Phytoestrogenic herbal supplements

These supplements, such as black cohosh, contain estrogenic components produced by plants that complement the low estrogen hormones in a woman's body, helping alleviate hot flashes. By introducing plant-based estrogens into the body, these herbs treat the underlying estrogen deficiency behind hot flashes.

They are mainly effective for menopausal women who are more likely to have low estrogen levels, but they are not necessarily effective for women in other stages of life, such as puberty.

Hormone-regulating herbal supplements

These supplements, including Macafem, stimulate the body's natural hormone production by nourishing the endocrine glands, helping the whole system produce hormones more efficiently. This ultimately results in balancing not only estrogen, but other important hormones as well.

These supplements can be considered a safe and effective way to treat the underlying hormonal imbalance behind hot flashes, and they can be taken throughout a woman's life, as they support the body's natural hormone production.

In addition, some vitamins and other herbal supplements may help relieve hot flashes, or at least make them more manageable.

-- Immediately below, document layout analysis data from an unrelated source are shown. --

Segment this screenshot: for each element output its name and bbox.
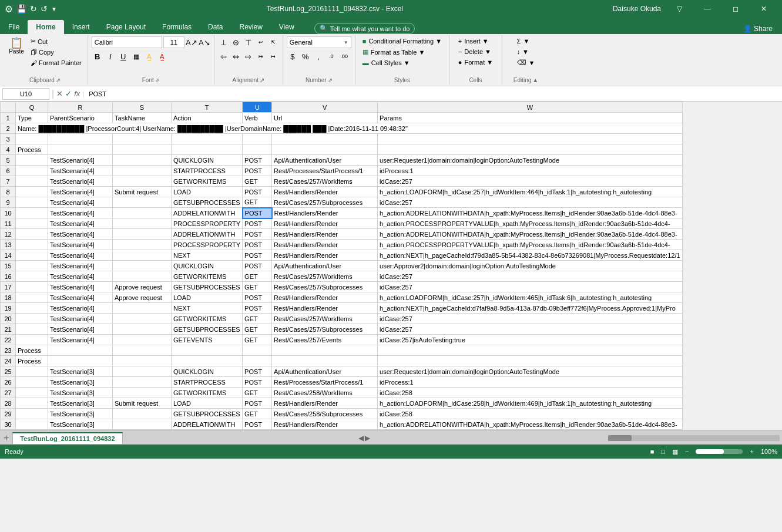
close-btn[interactable]: ✕	[750, 1, 777, 17]
cell-w30[interactable]: h_action:ADDRELATIONWITHDATA|h_xpath:MyP…	[378, 419, 682, 430]
col-header-v[interactable]: V	[272, 102, 378, 113]
cell-s15[interactable]	[113, 261, 172, 271]
cell-t24[interactable]	[172, 356, 243, 366]
cell-v27[interactable]: Rest/Cases/258/WorkItems	[272, 388, 378, 398]
cell-t4[interactable]	[172, 144, 243, 155]
cell-v11[interactable]: Rest/Handlers/Render	[272, 218, 378, 229]
ribbon-display-btn[interactable]: ▽	[666, 1, 693, 17]
cell-w20[interactable]: idCase:257	[378, 314, 682, 324]
cell-v16[interactable]: Rest/Cases/257/WorkItems	[272, 271, 378, 282]
fill-btn[interactable]: ↓ ▼	[513, 47, 532, 56]
cut-button[interactable]: ✂Cut	[28, 36, 84, 46]
cell-v14[interactable]: Rest/Handlers/Render	[272, 250, 378, 261]
cell-styles-btn[interactable]: ▬ Cell Styles ▼	[359, 58, 414, 68]
name-box[interactable]	[2, 88, 49, 100]
cell-r14[interactable]: TestScenario[4]	[48, 250, 113, 261]
cell-w6[interactable]: idProcess:1	[378, 166, 682, 176]
cell-q12[interactable]	[16, 229, 48, 240]
cell-t28[interactable]: LOAD	[172, 398, 243, 409]
cell-r9[interactable]: TestScenario[4]	[48, 197, 113, 208]
quick-access-save[interactable]: 💾	[16, 4, 26, 14]
cell-s11[interactable]	[113, 218, 172, 229]
cell-w23[interactable]	[378, 345, 682, 356]
format-painter-button[interactable]: 🖌Format Painter	[28, 58, 84, 68]
cell-r28[interactable]: TestScenario[3]	[48, 398, 113, 409]
cell-r29[interactable]: TestScenario[3]	[48, 409, 113, 419]
cell-q17[interactable]	[16, 282, 48, 292]
cell-r25[interactable]: TestScenario[3]	[48, 366, 113, 377]
cell-v18[interactable]: Rest/Handlers/Render	[272, 292, 378, 303]
font-name-input[interactable]	[92, 36, 162, 48]
cell-q19[interactable]	[16, 303, 48, 314]
scroll-left-btn[interactable]: ◀	[358, 434, 364, 442]
col-header-s[interactable]: S	[113, 102, 172, 113]
cell-t26[interactable]: STARTPROCESS	[172, 377, 243, 388]
cell-q14[interactable]	[16, 250, 48, 261]
cell-s24[interactable]	[113, 356, 172, 366]
cell-q9[interactable]	[16, 197, 48, 208]
cell-q18[interactable]	[16, 292, 48, 303]
editing-expand-icon[interactable]: ▲	[532, 77, 538, 83]
cell-r27[interactable]: TestScenario[3]	[48, 388, 113, 398]
cell-q3[interactable]	[16, 134, 48, 144]
cell-s29[interactable]	[113, 409, 172, 419]
cell-w7[interactable]: idCase:257	[378, 176, 682, 187]
cell-q20[interactable]	[16, 314, 48, 324]
cell-w14[interactable]: h_action:NEXT|h_pageCacheId:f79d3a85-5b5…	[378, 250, 682, 261]
cell-r15[interactable]: TestScenario[4]	[48, 261, 113, 271]
cell-v15[interactable]: Api/Authentication/User	[272, 261, 378, 271]
cell-v10[interactable]: Rest/Handlers/Render	[272, 208, 378, 218]
col-header-t[interactable]: T	[172, 102, 243, 113]
cell-t5[interactable]: QUICKLOGIN	[172, 155, 243, 166]
cell-s6[interactable]	[113, 166, 172, 176]
cell-q13[interactable]	[16, 240, 48, 250]
cell-q4[interactable]: Process	[16, 144, 48, 155]
cell-v23[interactable]	[272, 345, 378, 356]
cell-u20[interactable]: GET	[243, 314, 272, 324]
cell-q26[interactable]	[16, 377, 48, 388]
cell-w29[interactable]: idCase:258	[378, 409, 682, 419]
tab-home[interactable]: Home	[28, 20, 63, 34]
cell-t19[interactable]: NEXT	[172, 303, 243, 314]
cell-u5[interactable]: POST	[243, 155, 272, 166]
clipboard-expand-icon[interactable]: ⇗	[56, 77, 61, 83]
cell-s3[interactable]	[113, 134, 172, 144]
cell-t15[interactable]: QUICKLOGIN	[172, 261, 243, 271]
cell-u29[interactable]: GET	[243, 409, 272, 419]
number-format-dropdown[interactable]: General ▼	[287, 36, 351, 48]
currency-btn[interactable]: $	[287, 50, 298, 62]
cell-q1[interactable]: Type	[16, 113, 48, 123]
tab-review[interactable]: Review	[231, 20, 270, 34]
align-right-btn[interactable]: ⇨	[243, 50, 254, 62]
cell-r5[interactable]: TestScenario[4]	[48, 155, 113, 166]
clear-btn[interactable]: ⌫ ▼	[513, 58, 539, 68]
cell-u13[interactable]: POST	[243, 240, 272, 250]
cell-q25[interactable]	[16, 366, 48, 377]
cell-w27[interactable]: idCase:258	[378, 388, 682, 398]
cell-q6[interactable]	[16, 166, 48, 176]
cell-s17[interactable]: Approve request	[113, 282, 172, 292]
cell-t25[interactable]: QUICKLOGIN	[172, 366, 243, 377]
cell-w21[interactable]: idCase:257	[378, 324, 682, 335]
cell-r20[interactable]: TestScenario[4]	[48, 314, 113, 324]
cell-q16[interactable]	[16, 271, 48, 282]
cell-w28[interactable]: h_action:LOADFORM|h_idCase:258|h_idWorkI…	[378, 398, 682, 409]
col-header-u[interactable]: U	[243, 102, 272, 113]
cell-s26[interactable]	[113, 377, 172, 388]
number-expand-icon[interactable]: ⇗	[328, 77, 333, 83]
quick-access-undo[interactable]: ↻	[30, 4, 37, 14]
cell-v5[interactable]: Api/Authentication/User	[272, 155, 378, 166]
cell-s5[interactable]	[113, 155, 172, 166]
border-button[interactable]: ▦	[130, 50, 142, 62]
cell-r11[interactable]: TestScenario[4]	[48, 218, 113, 229]
cell-r8[interactable]: TestScenario[4]	[48, 187, 113, 197]
cell-r6[interactable]: TestScenario[4]	[48, 166, 113, 176]
cell-q7[interactable]	[16, 176, 48, 187]
add-sheet-btn[interactable]: +	[0, 433, 12, 443]
cell-w3[interactable]	[378, 134, 682, 144]
cell-s28[interactable]: Submit request	[113, 398, 172, 409]
underline-button[interactable]: U	[118, 50, 129, 62]
cell-s12[interactable]	[113, 229, 172, 240]
zoom-out-btn[interactable]: −	[685, 448, 689, 455]
increase-indent-btn[interactable]: ↦	[267, 50, 279, 62]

A combination of approaches is usually the most effective route to take, Lifestyle changes combined with alternative medicine will most likely be the best way to alleviate the symptoms of hot flashes and night sweats. However, for some women the symptoms will be so severe that a more drastic treatment is necessary.

3

Pharmaceutical Options for Hot Flashes

While medical intervention is not necessary to treat hot flashes, some women may wish to consider pharmaceutical options if they are unable to find relief from natural treatments. For women considering this option, it is important to understand, and carefully weigh, the risks associated with this level of treatment, since interventions at the third level involve the highest risk and often the highest costs. Prescription medications to treat hot flashes include hormone-regulating and mood-regulating drugs.

If a woman's hot flashes are at the level of severity that she is still considering this final option, it is wise to speak to a healthcare professional for guidance.

These three levels of approaches are not mutually exclusive. A woman may use different approaches at different times or any combination of them, depending on the duration and severity of symptoms. Today more and more women find that dealing with symptoms of hormonal imbalance is best accomplished via a combination of healthy lifestyle and alternative treatments.